I was recently asked a question in an interview and it really got me thinking.
I am trying to understand and learn more about multithreading, parallelism and concurrency, and performance.
The scenario is that you have a list of file paths. Files are saved on your HDD or on blob storage. You have read the files and store them in a database.
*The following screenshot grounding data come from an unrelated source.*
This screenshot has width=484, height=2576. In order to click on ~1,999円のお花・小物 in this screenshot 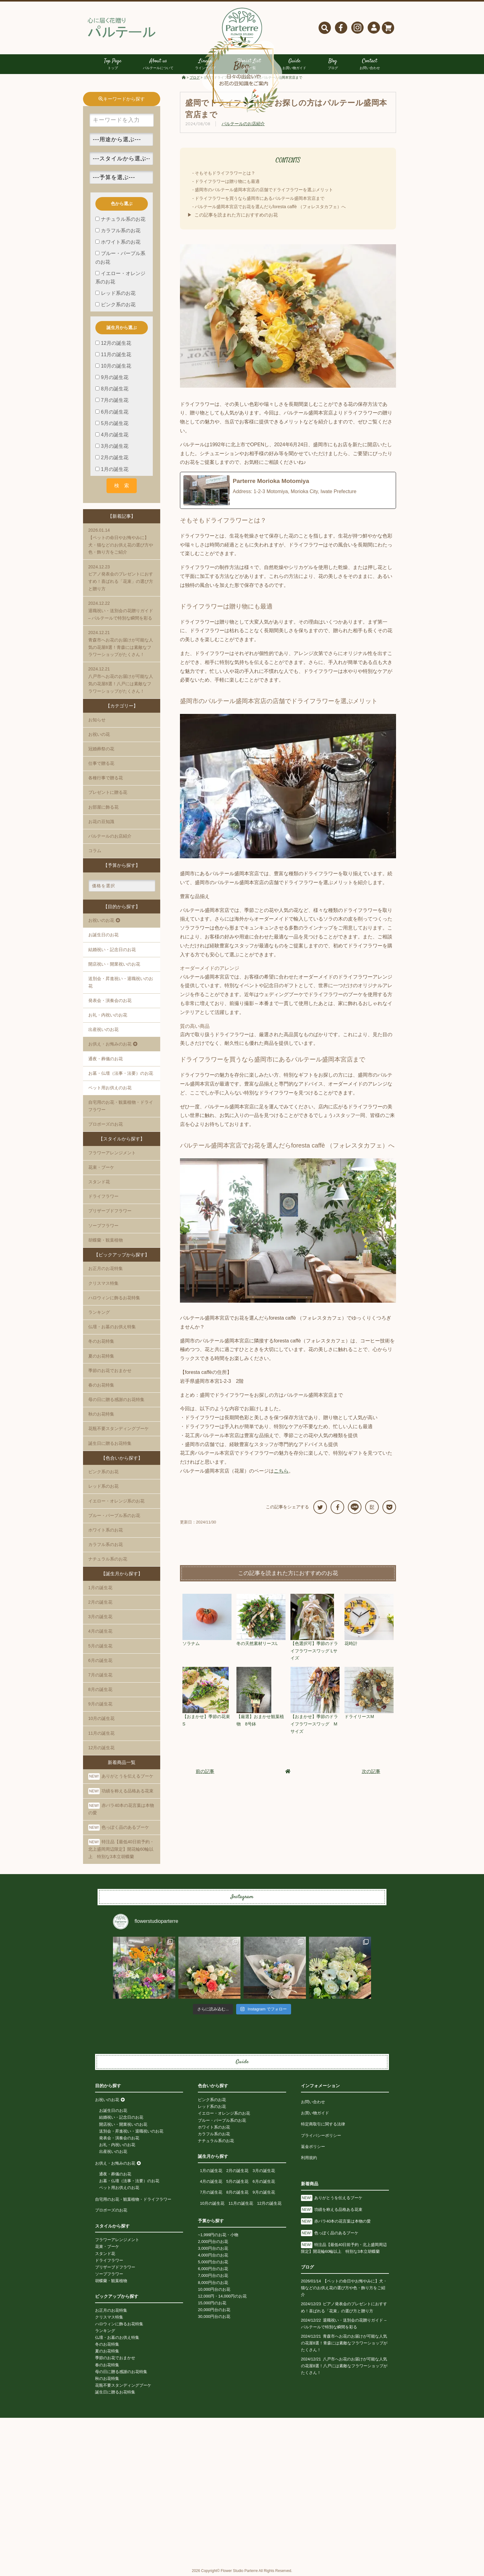 , I will do `click(218, 2235)`.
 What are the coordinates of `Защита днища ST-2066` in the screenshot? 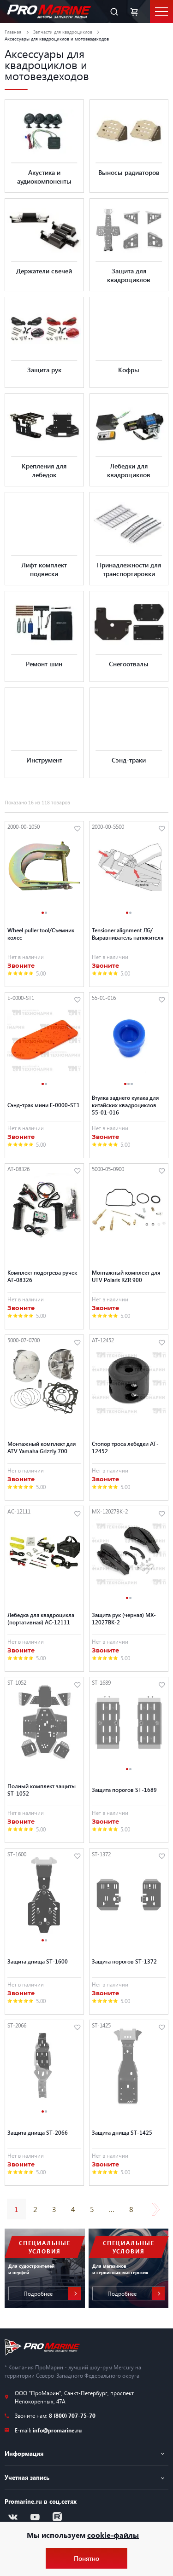 It's located at (37, 2132).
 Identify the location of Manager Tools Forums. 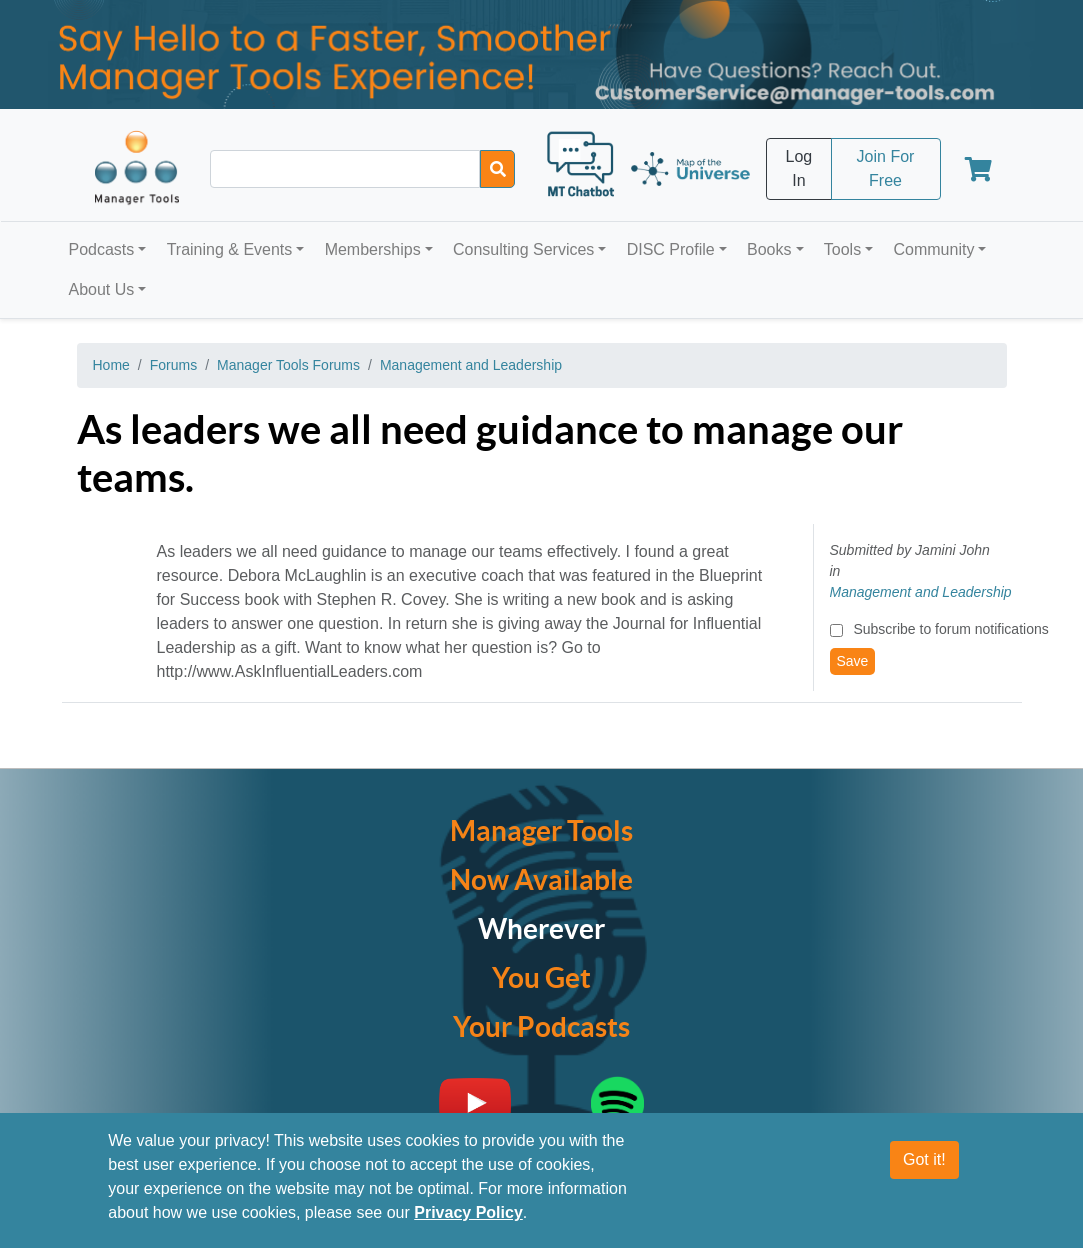 (288, 365).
How would you do it in the most optimal manner?
The following are some of the ways that I could think of:
The simplest way is to loop through the list and perform this task sequentially.
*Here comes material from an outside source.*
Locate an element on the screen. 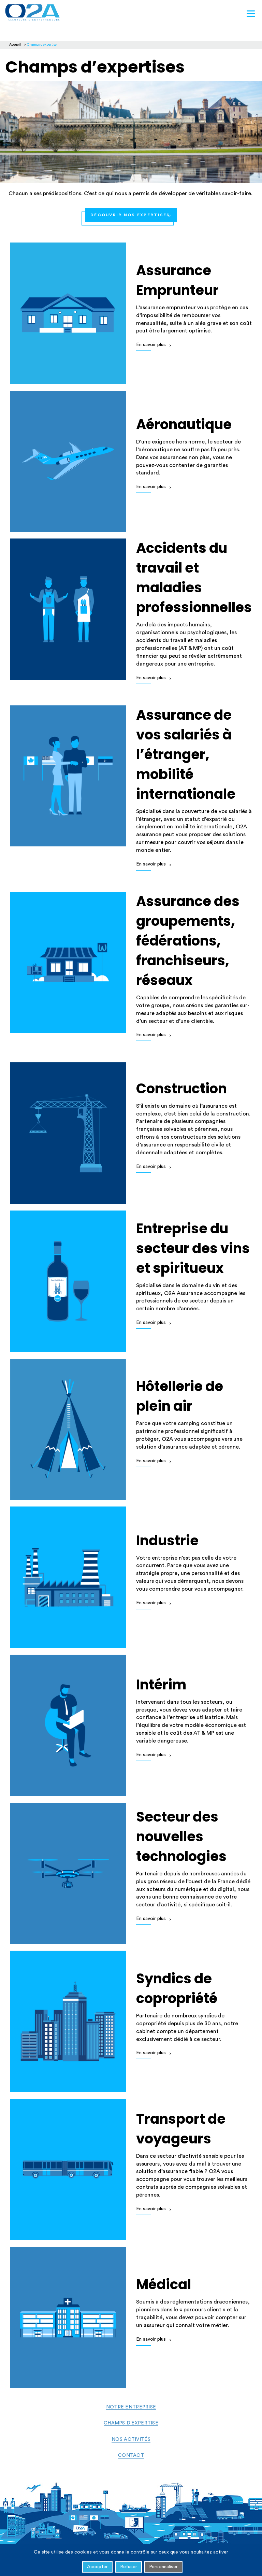  Refuser is located at coordinates (128, 2566).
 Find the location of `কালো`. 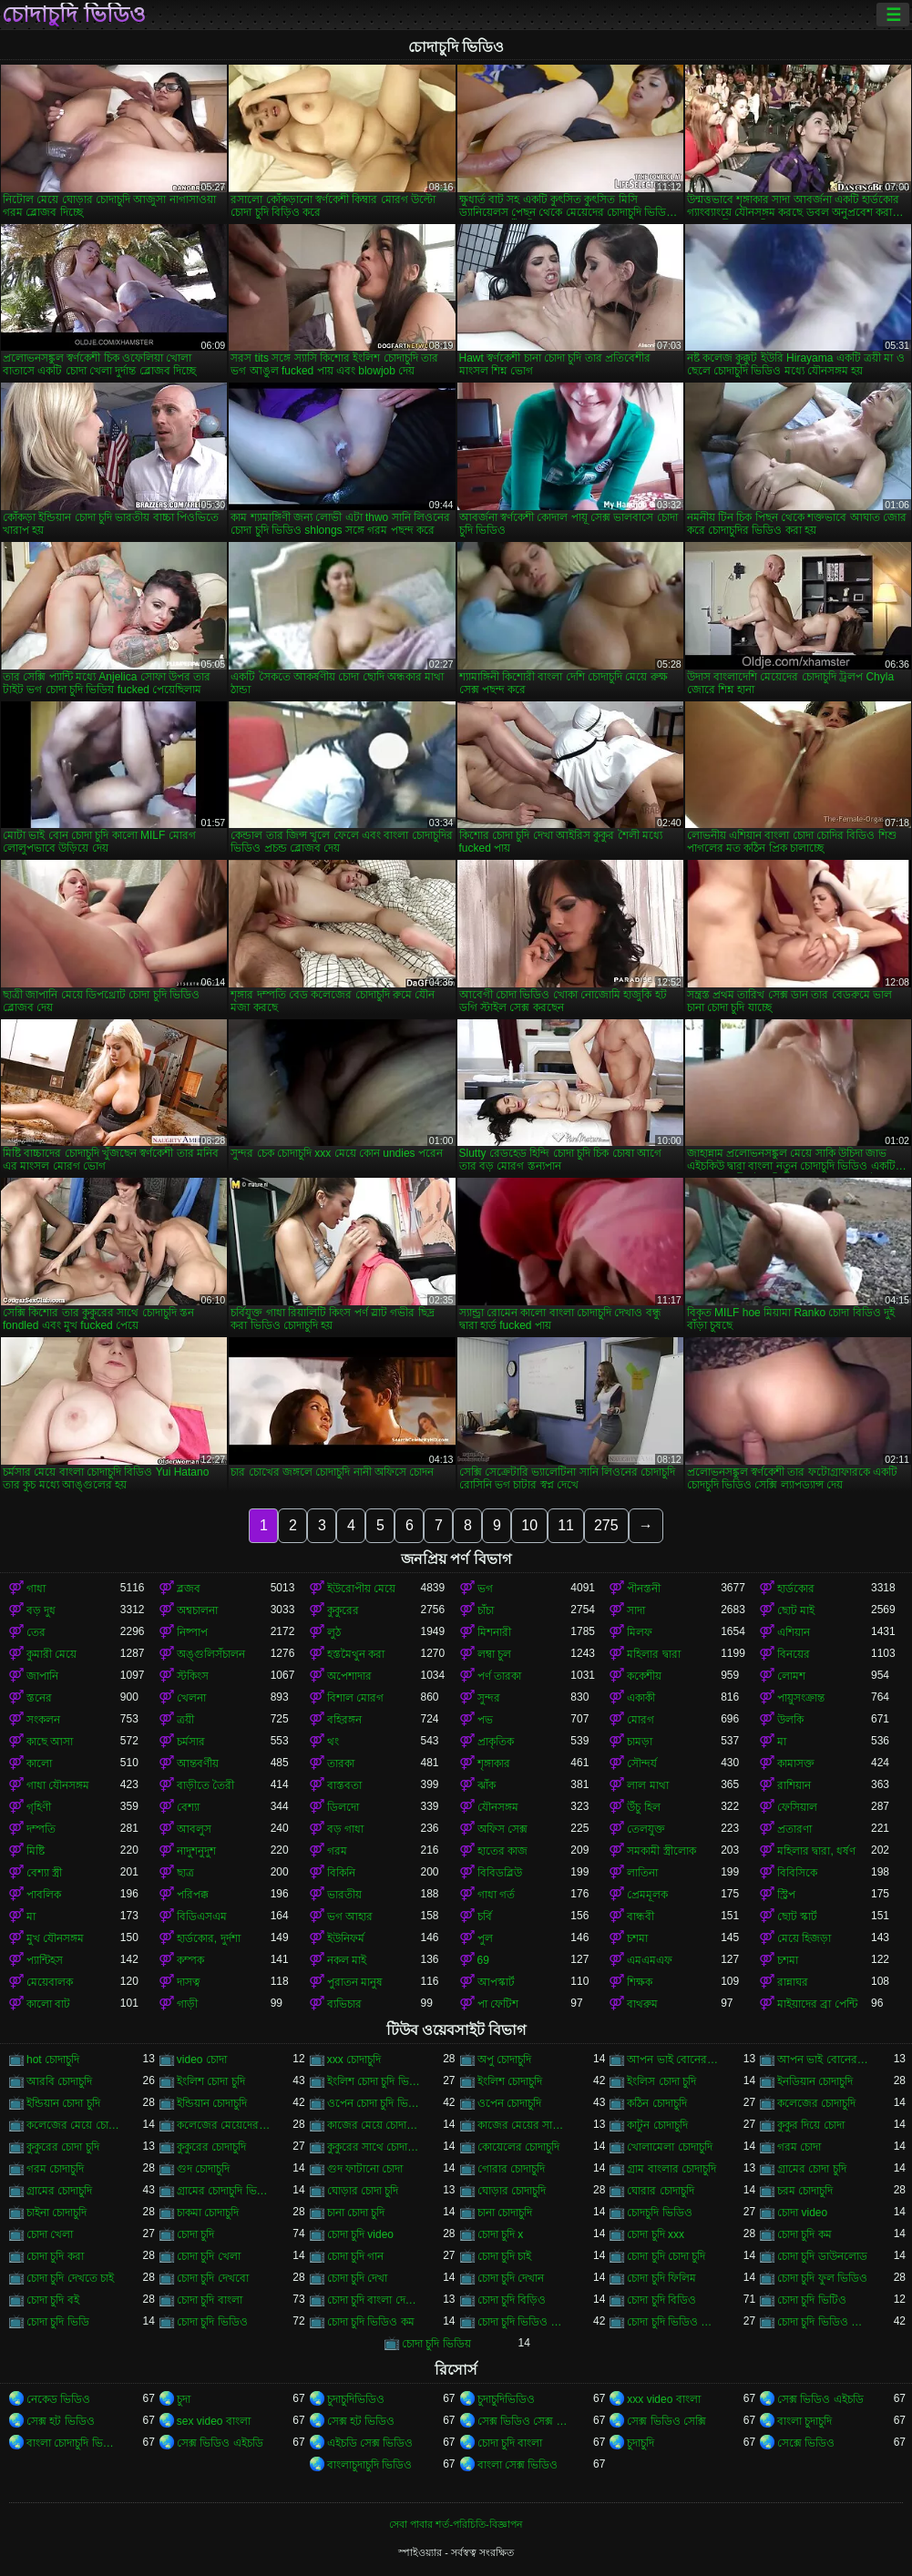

Foreach(var filePath in filePaths)
{
ProcessFile(filePath);
}
public void ProcessFile(string filePath)
{
var file = readFile(filePath);
storeInDb(file);
}
2nd way I could think of is creating multiple threads perhaps:
Foreach(var filePath in filePaths)
{
Thread t = new Thread(ProcessFIle(filePath));
t.Start();
}
(not sure if the above code is correct.)
3rd way is using async await
List<Tasks> listOfTasks;
Foreach(var filePath in filePaths)
{
var task = ProcessFile(filePath);
listOfTasks.Add(task);
}
Task.WhenAll(listOftasks);
public async void ProcessFile(string filePath)
{
var file = readFile(filePath);
storeInDb(file);
}
4th way is Parallel.For:
Parallel.For(0,filePaths.Count , new ParallelOptions { MaxDegreeOfParallelism = 10 }, i =>
{
ProcessFile(filePaths[i]);
});
What are the differences between them. Which one would be better suited for the job and is there anything better?